June 8, 2007 update: In an article, "New York is hell for young Osama," Chris Reiter of Reuters decries the circumstances of Osama Al-Najjar, 16, a New Yorker. After years of being taunted as "bin Laden" and "terrorist" at school, he attempted suicide in July 2006. Along the way, Reiter mentions the KGIA in the context of a school he could have gone to and been treated better, then notes that by getting started only for sixth graders in 2007, "opens too late for Osama."
Comment: This sort of attitude suggests that the KGIA is seen not as a place to teach the Arabic language but as a shelter for Arab-Americans from bias. Its goals appear more about therapy than security.
May 22, 2007 update: I published today a second column on the Khalil Gibran International Academy, "The Travails of Brooklyn's Arabic Academy."
May 19, 2007 update: In an interview, "Almontaser speaks! Gibran school principal stares down her critics," the KGIA principal-designate is asked about me by the left-wing Brooklyn Paper and replies:
Comment: Clever reply but, as I noted in 2000 on my website, "Wilson Bishai and Annemarie Schimmel were my Arabic teachers." Neither of them were pan-Arabists or Islamists.
May 16, 2007 update: Looking at "an optional application for all 5th grade students in Brooklyn who are interested in applying to a New Middle School" titled "The New York City Department of Education 2007-2008 Middle School Application for New Brooklyn Schools Accepting 6th Graders," I note that today is the deadline for applying to the Khalil Gibran International Academy. One has to wonder how many parents of 5th graders have enrolled their children in a school whose location, the form indicates, is yet unknown ("Address To Be Announced"). An inquiry to "Enrollment Center - Region 8" about late applications indicates that maybe one a day late will be accepted.
May 15, 2007 update: At a PTA meeting to discuss KGIA's landing at 345 Dean Street, what are described as "a few outside agitators aiming to stir alarm about Khalil Gibran's focus on Arabic culture" raised some good questions about the projected school, according to an account at InsideSchools.org:
Comment: The report implies that these "disrespectful" questions were brushed aside and not replied to.
May 9, 2007 update: The city Department of Education announced that it has found a location for the KGIA for the next two years. It will open doors at 345 Dean Street, in the same building as two other schools, the Brooklyn High School of the Arts and the Math & Science Exploratory School, and that's that: "This is not a tentative decision," said David Cantor, department spokesman. "The school will open at this site in September."

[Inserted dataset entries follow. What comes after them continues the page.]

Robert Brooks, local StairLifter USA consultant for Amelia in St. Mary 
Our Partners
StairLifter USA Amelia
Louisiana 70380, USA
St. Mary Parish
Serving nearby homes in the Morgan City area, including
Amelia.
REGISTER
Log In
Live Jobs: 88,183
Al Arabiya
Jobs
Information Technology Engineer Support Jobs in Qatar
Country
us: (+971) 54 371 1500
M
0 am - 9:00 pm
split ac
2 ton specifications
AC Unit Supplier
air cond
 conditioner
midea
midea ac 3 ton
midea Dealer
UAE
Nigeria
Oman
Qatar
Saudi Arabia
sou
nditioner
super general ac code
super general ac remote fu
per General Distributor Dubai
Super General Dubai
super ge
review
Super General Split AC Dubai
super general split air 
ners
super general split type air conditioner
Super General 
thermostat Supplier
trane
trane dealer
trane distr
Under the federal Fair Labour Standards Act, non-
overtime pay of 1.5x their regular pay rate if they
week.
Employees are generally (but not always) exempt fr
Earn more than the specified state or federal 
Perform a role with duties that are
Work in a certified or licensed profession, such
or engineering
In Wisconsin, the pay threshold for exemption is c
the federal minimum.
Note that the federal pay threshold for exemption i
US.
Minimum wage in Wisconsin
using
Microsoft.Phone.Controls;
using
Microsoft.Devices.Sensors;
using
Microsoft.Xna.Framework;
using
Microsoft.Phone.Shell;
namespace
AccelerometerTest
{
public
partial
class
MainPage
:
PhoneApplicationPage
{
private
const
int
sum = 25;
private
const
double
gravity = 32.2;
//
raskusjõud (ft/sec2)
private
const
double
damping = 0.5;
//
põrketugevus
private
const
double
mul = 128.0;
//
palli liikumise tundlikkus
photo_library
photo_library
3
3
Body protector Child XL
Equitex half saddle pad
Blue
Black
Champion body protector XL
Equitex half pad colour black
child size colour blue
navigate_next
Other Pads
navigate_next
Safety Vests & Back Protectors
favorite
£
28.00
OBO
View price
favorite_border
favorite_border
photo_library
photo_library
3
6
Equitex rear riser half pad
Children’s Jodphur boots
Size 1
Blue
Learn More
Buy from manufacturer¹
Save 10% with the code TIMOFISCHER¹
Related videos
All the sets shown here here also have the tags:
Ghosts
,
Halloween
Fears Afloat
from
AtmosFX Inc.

May 7, 2007 update: Garth Harries, the chief executive of the "Office of New Schools" at New York City's Department of Education, replied to one letter writer protesting the KGIA thus:
May 6, 2007 update: In a puff piece on the KGIA (complete with nasty asides about the New York Sun coverage of this issue), the International Herald Tribune paraphrases Melanie Meyer, a spokeswoman for the Department of Education saying that the KGIA "will follow a college preparatory program, which involves a rather closely controlled course of study with required testing of results. So even if the new school has, say, the history of the Middle East taught in Arabic, it will most likely not play host to fanatics using the Koran to justify the cult of death." In a quote, Meyer then reiterates Klein's promise (see the May 5, 2007 update, above): "This school is not a tool for political or religious ideology, and we'll close it if it shows any indication that that's what it will become."

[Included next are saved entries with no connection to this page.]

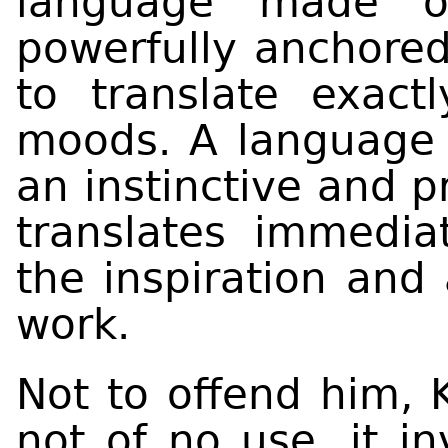
language made o
powerfully anchored
to translate exact
moods. A language 
an instinctive and p
translates immedia
the inspiration and 
work.
Not to offend him, K
not of no use, it in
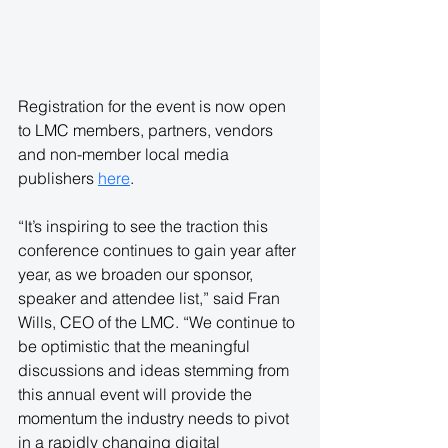
Registration for the event is now open 
to LMC members, partners, vendors 
and non-member local media 
publishers
here
.
“It’s inspiring to see the traction this 
conference continues to gain year after 
year, as we broaden our sponsor, 
speaker and attendee list,” said Fran 
Wills, CEO of the LMC. “We continue to 
be optimistic that the meaningful 
discussions and ideas stemming from 
this annual event will provide the 
momentum the industry needs to pivot 
in a rapidly changing digital 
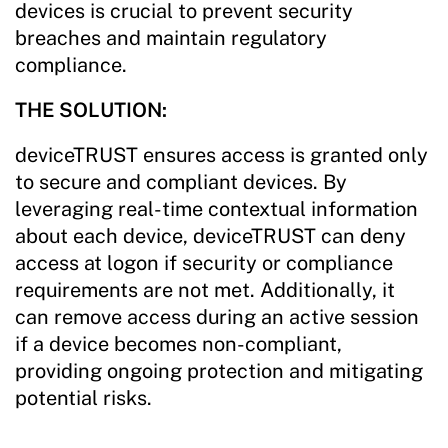
devices is crucial to prevent security
breaches and maintain regulatory
compliance.
THE SOLUTION:
deviceTRUST ensures access is granted only
to secure and compliant devices. By
leveraging real-time contextual information
about each device, deviceTRUST can deny
access at logon if security or compliance
requirements are not met. Additionally, it
can remove access during an active session
if a device becomes non-compliant,
providing ongoing protection and mitigating
potential risks.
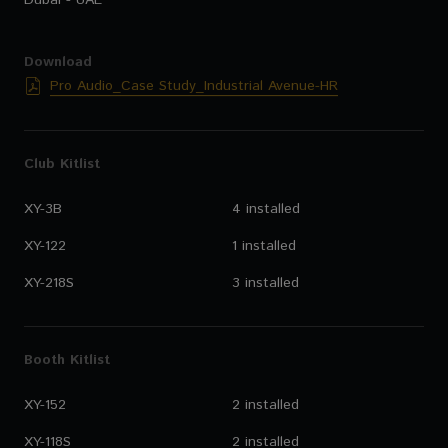
Dubai - UAE
Download
Pro Audio_Case Study_Industrial Avenue-HR
Club Kitlist
XY-3B
4 installed
XY-122
1 installed
XY-218S
3 installed
Booth Kitlist
XY-152
2 installed
XY-118S
2 installed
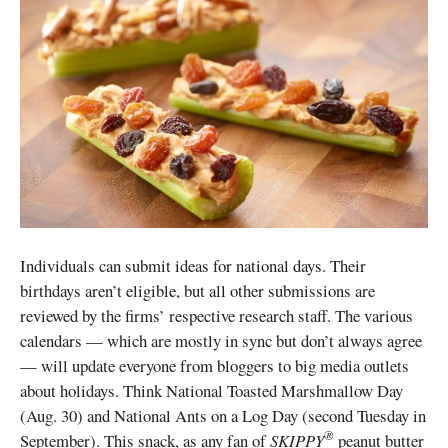
Individuals can submit ideas for national days. Their
birthdays aren’t eligible, but all other submissions are
reviewed by the firms’ respective research staff. The various
calendars — which are mostly in sync but don’t always agree
— will update everyone from bloggers to big media outlets
about holidays. Think National Toasted Marshmallow Day
(Aug. 30) and National Ants on a Log Day (second Tuesday in
®
September). This snack, as any fan of
SKIPPY
peanut butter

Also curious is this understanding of KGIA's purpose by the IHT article's author, Richard Bernstein: "Most people who knew about it seemed to see it as a reasonable gesture to an Arab immigrant community that often feels estranged from the surrounding American society." For that matter, Bosman in the New York Times (see the May 4, 2007 update, above) refers to KGIA as "conceived as a public embrace of New York City's growing Arab population and of internationalism." Foolish me – I thought the school was about Arabic-language instruction, when it seems really to be about a good-will gesture to Arabic-speakers.

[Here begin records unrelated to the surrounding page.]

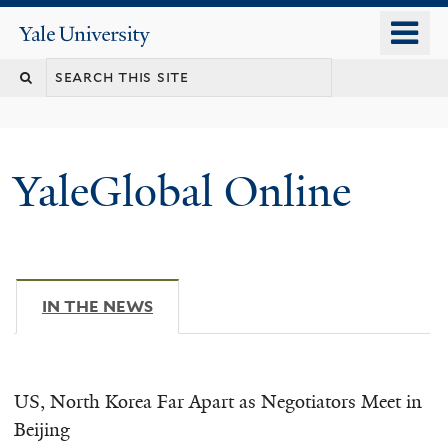
Skip
o
Yale
to
University
m
main
n
content
YaleGlobal Online
IN THE NEWS
(ACTIVE TAB)
US, North Korea Far Apart as Negotiators Meet in
Beijing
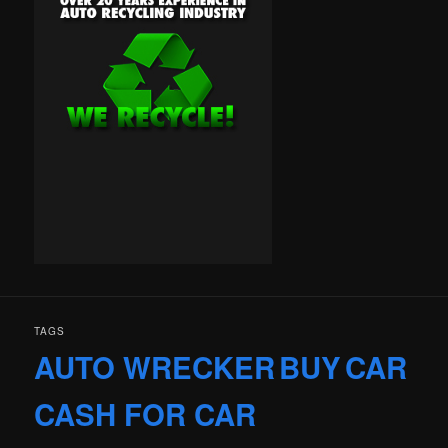
TAGS
AUTO WRECKER
BUY
CAR
CASH FOR CAR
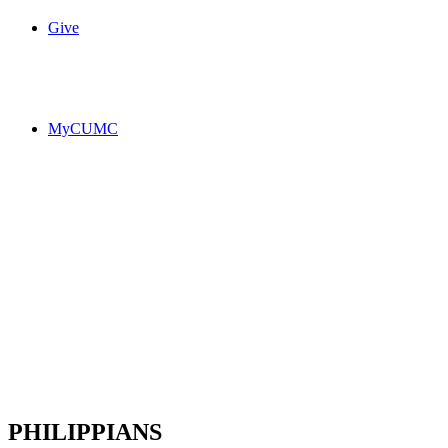
Give
MyCUMC
PHILIPPIANS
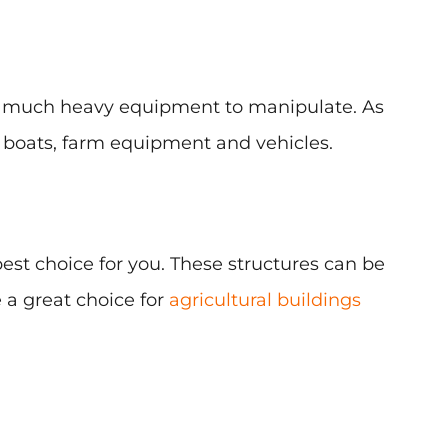
 as much heavy equipment to manipulate. As
, boats, farm equipment and vehicles.
 best choice for you. These structures can be
 a great choice for
agricultural buildings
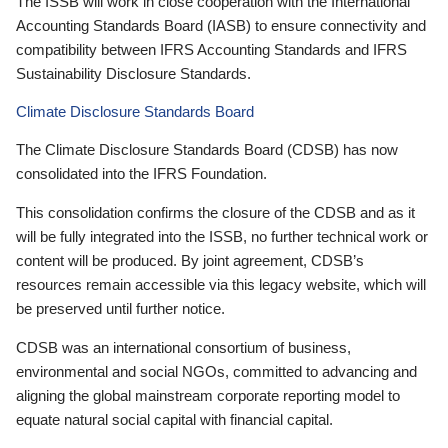
The ISSB will work in close cooperation with the International
Accounting Standards Board (IASB) to ensure connectivity and
compatibility between IFRS Accounting Standards and IFRS
Sustainability Disclosure Standards.
Climate Disclosure Standards Board
The Climate Disclosure Standards Board (CDSB) has now
consolidated into the IFRS Foundation.
This consolidation confirms the closure of the CDSB and as it
will be fully integrated into the ISSB, no further technical work or
content will be produced. By joint agreement, CDSB’s
resources remain accessible via this legacy website, which will
be preserved until further notice.
CDSB was an international consortium of business,
environmental and social NGOs, committed to advancing and
aligning the global mainstream corporate reporting model to
equate natural social capital with financial capital.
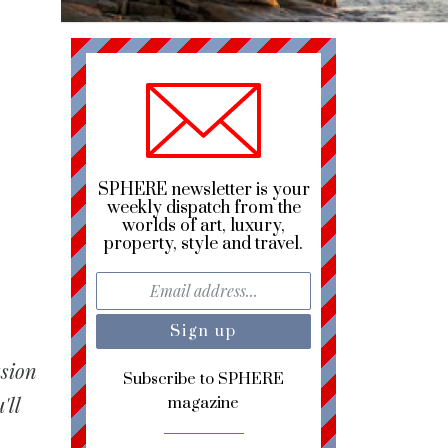
SPHERE newsletter is your
weekly dispatch from the
worlds of art, luxury,
property, style and travel.
usion
Subscribe to SPHERE
'll
magazine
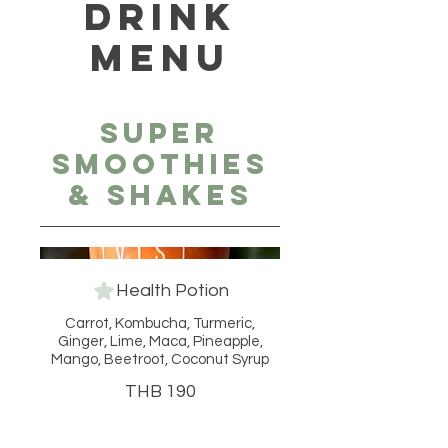
DRINK
MENU
Super
Smoothies
& Shakes
Health Potion
Carrot, Kombucha, Turmeric,
Ginger, Lime, Maca, Pineapple,
Mango, Beetroot, Coconut Syrup
THB 190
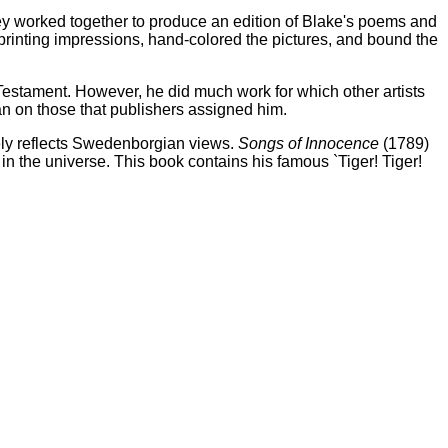
hey worked together to produce an edition of Blake's poems and
printing impressions, hand-colored the pictures, and bound the
d Testament. However, he did much work for which other artists
an on those that publishers assigned him.
gely reflects Swedenborgian views.
Songs of Innocence
(1789)
r in the universe. This book contains his famous `Tiger! Tiger!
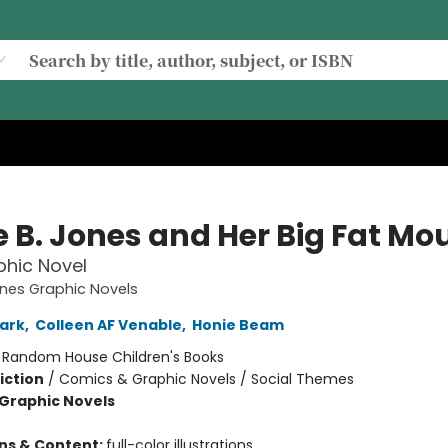
e B. Jones and Her Big Fat Mo
hic Novel
ones Graphic Novels
ark
,
Colleen AF Venable
,
Honie Beam
:
Random House Children's Books
iction
/
Comics & Graphic Novels / Social Themes
Graphic Novels
ons & Content:
full-color illustrations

May 5, 2007 update: The KGIA was supposed to share a building with a Brooklyn elementary school, PS 282 in Park Slope, but the parents there all along protested this intrusion on the grounds that younger children should not be mixed with older ones. News comes today that the parents got their way and the Department of Education has dropped plans for the shared building idea, conceding that "Siting the Khalil Gibran International Academy at the school would be detrimental to its core academic programs." But the department insists this decision is just logistical and unrelated to the controversy over the school's very existence, and that it remains committed to opening the school.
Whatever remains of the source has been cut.